Published: 6 June 2014

Antibiotics and Tooth Staining

Prescriber Update 35(2)
6 June 2014

Key Messages

  • Superficial discolouration or staining of the teeth has been rarely reported in association with some antibiotics, particularly if an oral suspension is used.
  • The discolouration can usually be removed by careful brushing or professional cleaning.


Intrinsic, permanent tooth discolouration is well known to occur with the use of tetracycline antibiotics if taken during tooth development (ie, the last half of pregnancy, infancy and in childhood up eight years of age)1. This is a result of tetracycline antibiotics binding to calcium and depositing in developing teeth and bones1.

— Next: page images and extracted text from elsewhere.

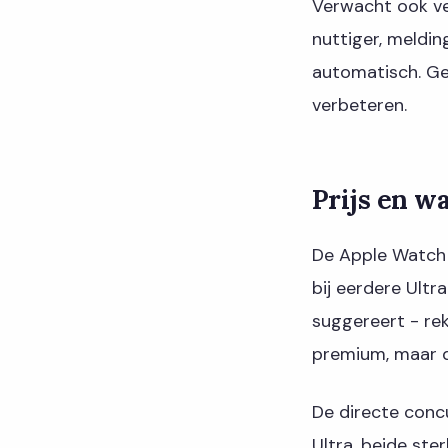
Verwacht ook ve
nuttiger, meldi
automatisch. Gee
verbeteren.
Prijs en w
De Apple Watch U
bij eerdere Ultr
suggereert - rek
premium, maar d
De directe conc
Ultra, beide st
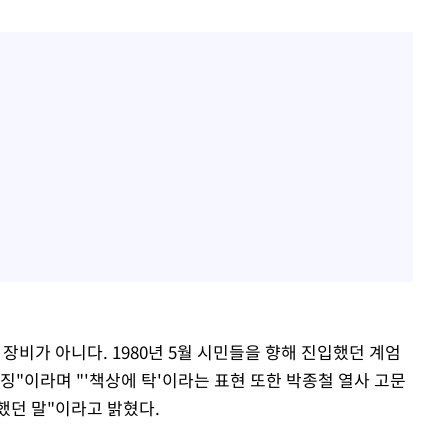
장비가 아니다. 1980년 5월 시민들을 향해 진입했던 계엄
징"이라며 "'책상에 탁'이라는 표현 또한 박종철 열사 고문
했던 말"이라고 밝혔다.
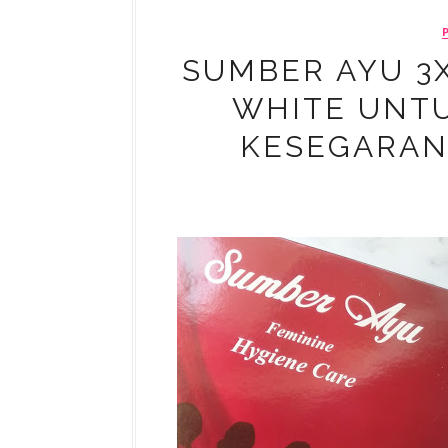
SUMBER AYU 3
WHITE UNT
KESEGARAN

Healthcare professionals are also reminded that extrinsic or superficial discolouration of the teeth has been reported with both tetracycline and beta-lactam antibiotics. The Centre for Adverse Reactions Monitoring has received six reports of extrinsic tooth discolouration with the use of antibiotics in the past three years. Three of these reports were associated with the tetracycline class of antibiotics (doxycycline and minocycline) and three with the beta-lactam/penicillin class of antibiotics (phenoxymethylpenicillin and amoxicillin). The onset ranged from day one through to the third month of treatment.

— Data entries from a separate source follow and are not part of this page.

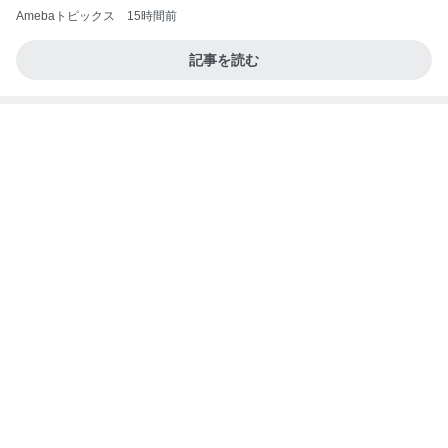
Amebaトピックス
15時間前
記事を読む
ダンスの子たちに頼りにされること
Amebaトピックス
1日前
待ってる！
武東由美オフィシャルブログ「MOTOちゃんとの
8時間前
はっぴぃな毎日」Powered by Ameba
友人が作ってくれた美味しいおつまみ
Amebaトピックス
1日前
8月6日「めざましテレビ」林佑香さん着用のウィル
セレクションの小花刺繍タックスリーブカーディガ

It is thought that this discolouration may be due to formation of deposits on the tooth surface, with teeth appearing to have brown, yellow or grey stains2. In most instances of extrinsic discolouration, the effect is reversible and can be removed by careful brushing or professional cleaning.

Some beta-lactam/penicillin antibiotic data sheets list superficial discolouration of the teeth as a rare adverse reaction and all tetracycline antibiotic data sheets list tooth discolouration as a general precaution. Medsafe is currently working with the sponsors to ensure data sheets are updated for all antibiotics where this is an issue.

References

  1. Sanchez AR, Rogers RS, Sheridan PJ. 2004. Tetracycline and other tetracycline-derivative staining of the teeth and oral cavity. International Journal of Dermatology 43(10): 709-15.
  2. Garcia-Lopez M, Martinez-Blanco M, Martinez-Mir I, et al. 2001. Amoxycillin-Clavulanic Acid-Related Tooth Discoloration in Children. Pediatrics 108(3): 819-20.